— Data to process —
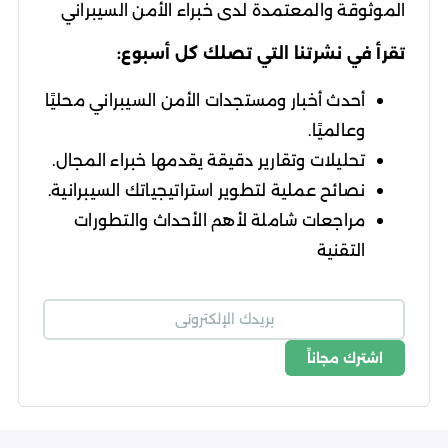
الموثوقة والمعتمدة لدى خبراء الأمن السيبراني
تقرأ في نشرتنا التي تصلك كل أسبوع:
أحدث أخبار ومستجدات الأمن السيبراني محليًا
وعالميًا.
تحليلات وتقارير دقيقة يقدمها خبراء المجال.
نصائح عملية لتطوير استراتيجياتك السيبرانية.
مراجعات شاملة لأهم الأحداث والتطورات
التقنية
اشترك مجاناً
شروط الاستخدام
سياسة الخصوصية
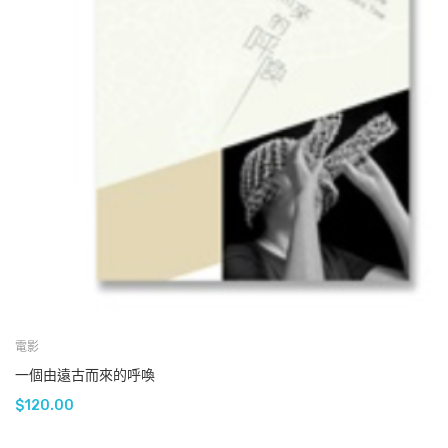
電影
一個由遠古而來的呼喚
$
120.00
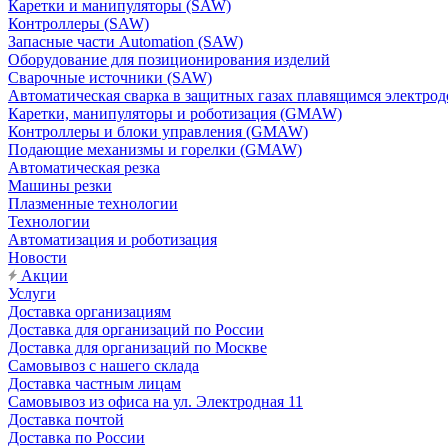
Каретки и манипуляторы (SAW)
Контроллеры (SAW)
Запасные части Automation (SAW)
Оборудование для позиционирования изделий
Сварочные источники (SAW)
Автоматическая сварка в защитных газах плавящимся электр
Каретки, манипуляторы и роботизация (GMAW)
Контроллеры и блоки управления (GMAW)
Подающие механизмы и горелки (GMAW)
Автоматическая резка
Машины резки
Плазменные технологии
Технологии
Автоматизация и роботизация
Новости
Акции
Услуги
Доставка организациям
Доставка для организаций по России
Доставка для организаций по Москве
Самовывоз с нашего склада
Доставка частным лицам
Самовывоз из офиса на ул. Электродная 11
Доставка почтой
Доставка по России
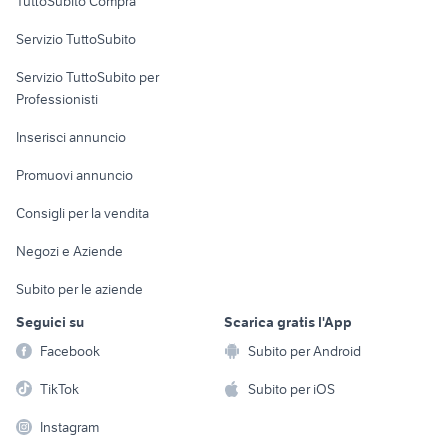
TuttoSubito Compra
commerciali
Servizio TuttoSubito
elettronica
per la casa e la
sports e hobby
Servizio TuttoSubito per
persona
Informatica
Animali
Professionisti
Arredamento e
Console e
Accessori per
Casalinghi
Inserisci annuncio
Videogiochi
animali
Elettrodomestici
Promuovi annuncio
Audio/Video
Musica e Film
Giardino e Fai da te
Consigli per la vendita
Fotografia
Libri e Riviste
Abbigliamento e
Negozi e Aziende
Telefonia
Strumenti Musicali
Accessori
Subito per le aziende
Sports
Tutto per i bambini
Seguici su
Scarica gratis l'App
Biciclette
Facebook
Subito per Android
Collezionismo
TikTok
Subito per iOS
Instagram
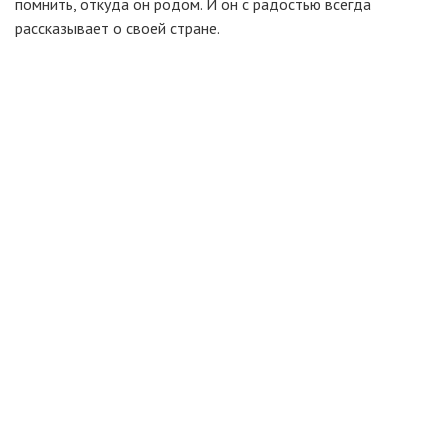
помнить, откуда он родом. И он с радостью всегда
рассказывает о своей стране.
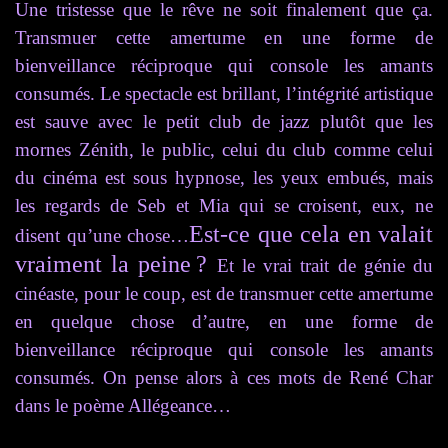
Une tristesse que le rêve ne soit finalement que ça.
Transmuer cette amertume en une forme de
bienveillance réciproque qui console les amants
consumés. Le spectacle est brillant, l’intégrité artistique
est sauve avec le petit club de jazz plutôt que les
mornes Zénith, le public, celui du club comme celui
du cinéma est sous hypnose, les yeux embués, mais
les regards de Seb et Mia qui se croisent, eux, ne
E
st-ce que cela en valait
disent qu’une chose…
vraiment la peine ?
Et le vrai trait de génie du
cinéaste, pour le coup, est de transmuer cette amertume
en quelque chose d’autre, en une forme de
bienveillance réciproque qui console les amants
consumés. On pense alors à ces mots de René Char
dans le poème Allégeance…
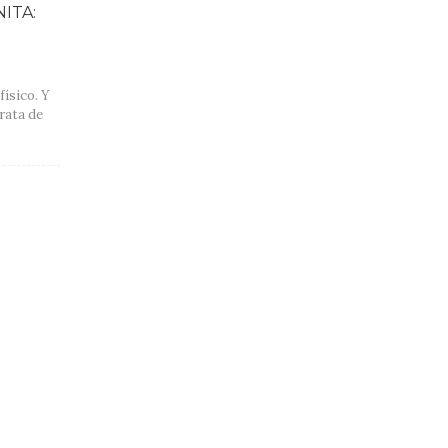
ITA:
físico. Y
rata de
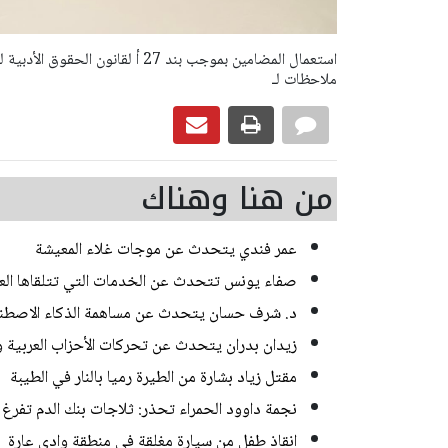
ملاحظات لـ
من هنا وهناك
عمر فندي يتحدث عن موجات غلاء المعيشة
صفاء يونس تتحدث عن الخدمات التي تتلقاها العائل
د. شرف حسان يتحدث عن مساهمة الذكاء الاصطناع
زيدان بدران يتحدث عن تحركات الأحزاب العربية و
مقتل زياد بشارة من الطيرة رميا بالنار في الطيبة
نجمة داوود الحمراء تحذر: ثلاجات بنك الدم تفرغ 
انقاذ طفل من سيارة مغلقة في منطقة وادي عارة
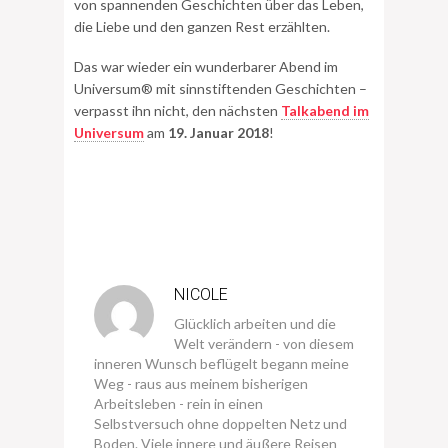
von spannenden Geschichten über das Leben,
die Liebe und den ganzen Rest erzählten.
Das war wieder ein wunderbarer Abend im
Universum® mit sinnstiftenden Geschichten –
verpasst ihn nicht, den nächsten
Talkabend im
Universum
am
19. Januar 2018
!
NICOLE
Glücklich arbeiten und die
Welt verändern - von diesem
inneren Wunsch beflügelt begann meine
Weg - raus aus meinem bisherigen
Arbeitsleben - rein in einen
Selbstversuch ohne doppelten Netz und
Boden. Viele innere und äußere Reisen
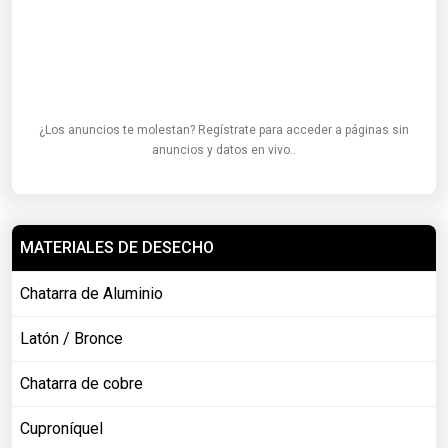
¿Los anuncios te molestan? Regístrate para acceder a páginas sin
anuncios y datos en vivo..
MATERIALES DE DESECHO
Chatarra de Aluminio
Latón / Bronce
Chatarra de cobre
Cuproníquel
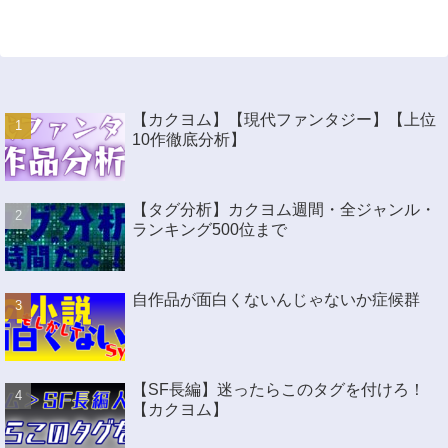
【カクヨム】【現代ファンタジー】【上位
10作徹底分析】
【タグ分析】カクヨム週間・全ジャンル・
ランキング500位まで
自作品が面白くないんじゃないか症候群
【SF長編】迷ったらこのタグを付けろ！
【カクヨム】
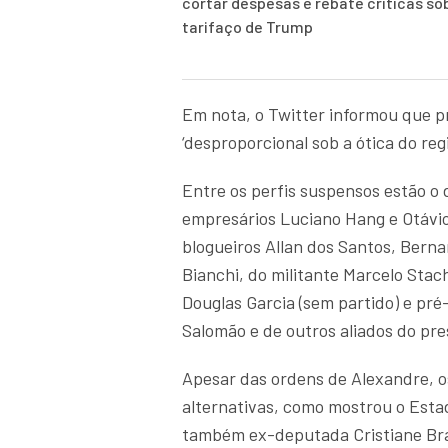
cortar despesas e rebate críticas so
tarifaço de Trump
Em nota, o Twitter informou que p
‘desproporcional sob a ótica do reg
Entre os perfis suspensos estão o
empresários Luciano Hang e Otávio
blogueiros Allan dos Santos, Bern
Bianchi, do militante Marcelo Stac
Douglas Garcia (sem partido) e pré
Salomão e de outros aliados do pre
Apesar das ordens de Alexandre, o
alternativas, como mostrou o Estad
também ex-deputada Cristiane Bras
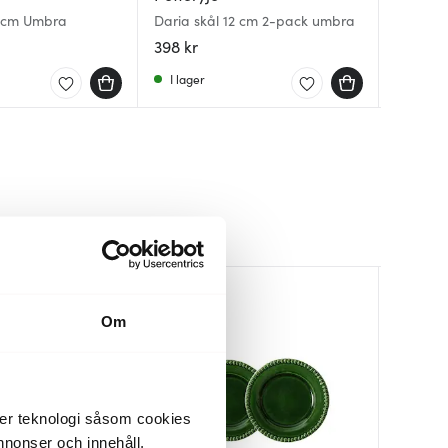
8 cm Umbra
Daria skål 12 cm 2-pack umbra
Daria S
Daria S
398 kr
399 kr
239 kr
I lager
I lager
I lager
Om
der teknologi såsom cookies
 annonser och innehåll,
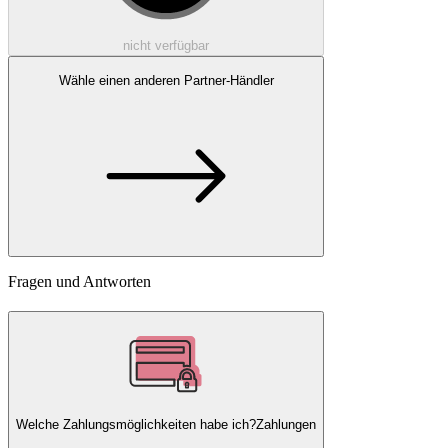
nicht verfügbar
Wähle einen anderen Partner-Händler
Fragen und Antworten
Welche Zahlungsmöglichkeiten habe ich?
Zahlungen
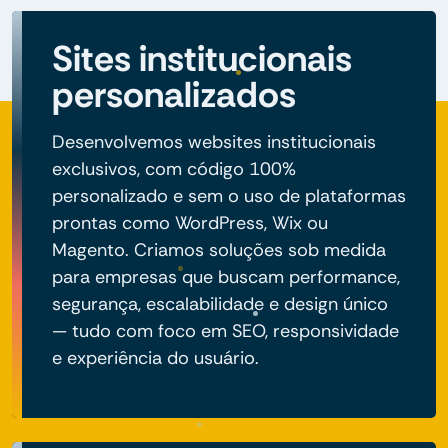
Sites institucionais
personalizados
Desenvolvemos websites institucionais
exclusivos, com código 100%
personalizado e sem o uso de plataformas
prontas como WordPress, Wix ou
Magento. Criamos soluções sob medida
para empresas que buscam performance,
segurança, escalabilidade e design único
— tudo com foco em SEO, responsividade
e experiência do usuário.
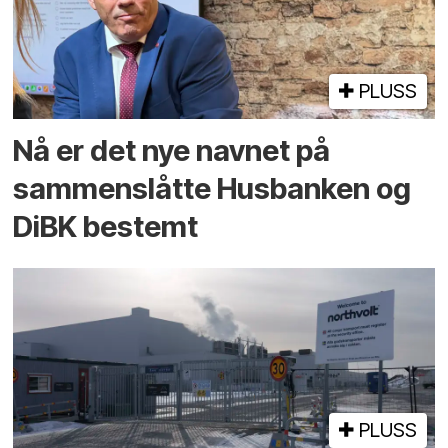
PLUSS
Nå er det nye navnet på
sammenslåtte Husbanken og
DiBK bestemt
PLUSS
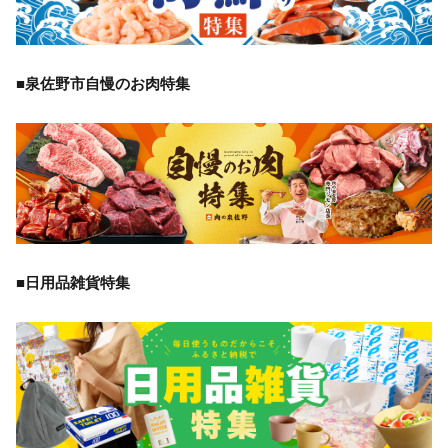
■泉佐野市自慢のお肉特集
■日用品雑貨特集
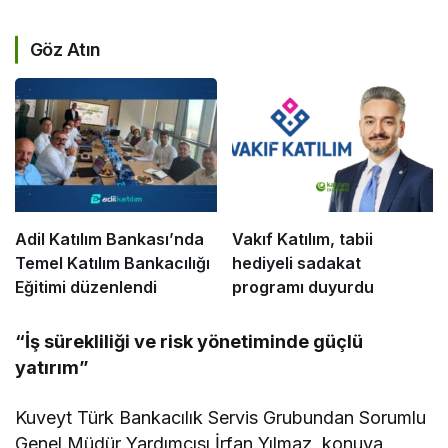
Göz Atın
Adil Katılım Bankası’nda
Vakıf Katılım, tabii
Temel Katılım Bankacılığı
hediyeli sadakat
Eğitimi düzenlendi
programı duyurdu
“İş sürekliliği ve risk yönetiminde güçlü
yatırım”
Kuveyt Türk Bankacılık Servis Grubundan Sorumlu
Genel Müdür Yardımcısı İrfan Yılmaz, konuya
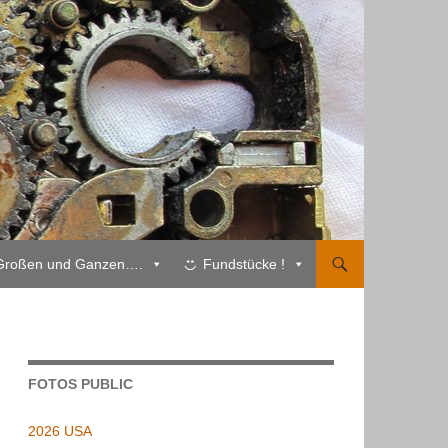
Großen und Ganzen….
Fundstücke !
FOTOS PUBLIC
2026 USA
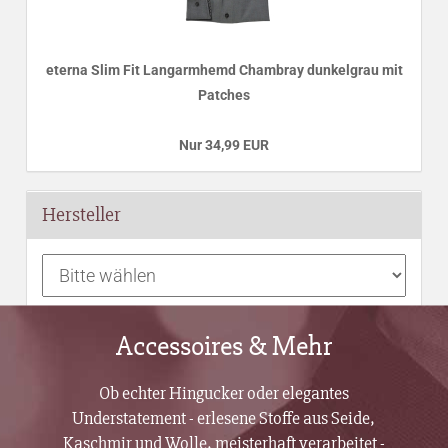
eterna Slim Fit Langarmhemd Chambray dunkelgrau mit
Patches
Nur 34,99 EUR
Hersteller
Accessoires & Mehr
Ob echter Hingucker oder elegantes
Understatement - erlesene Stoffe aus Seide,
Kaschmir und Wolle, meisterhaft verarbeitet -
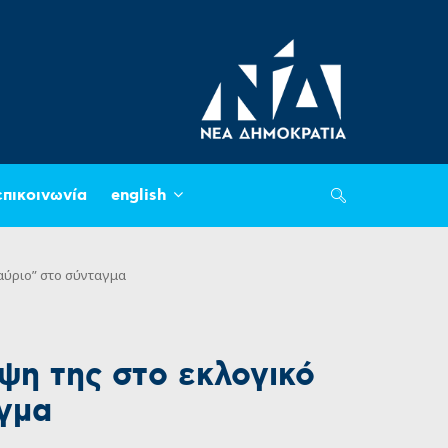
επικοινωνία
english
αύριο” στο σύνταγμα
ψη της στο εκλογικό
γμα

— Work item —
From the line with "Understatement - erlesene" down to the final line of the entries above, repeat each line exactly; omit the pictures.

— Reply to the task —
Understatement - erlesene Stoffe aus Seide,
Kaschmir und Wolle, meisterhaft verarbeitet -
επικοινωνία
english
αύριο” στο σύνταγμα
ψη της στο εκλογικό
γμα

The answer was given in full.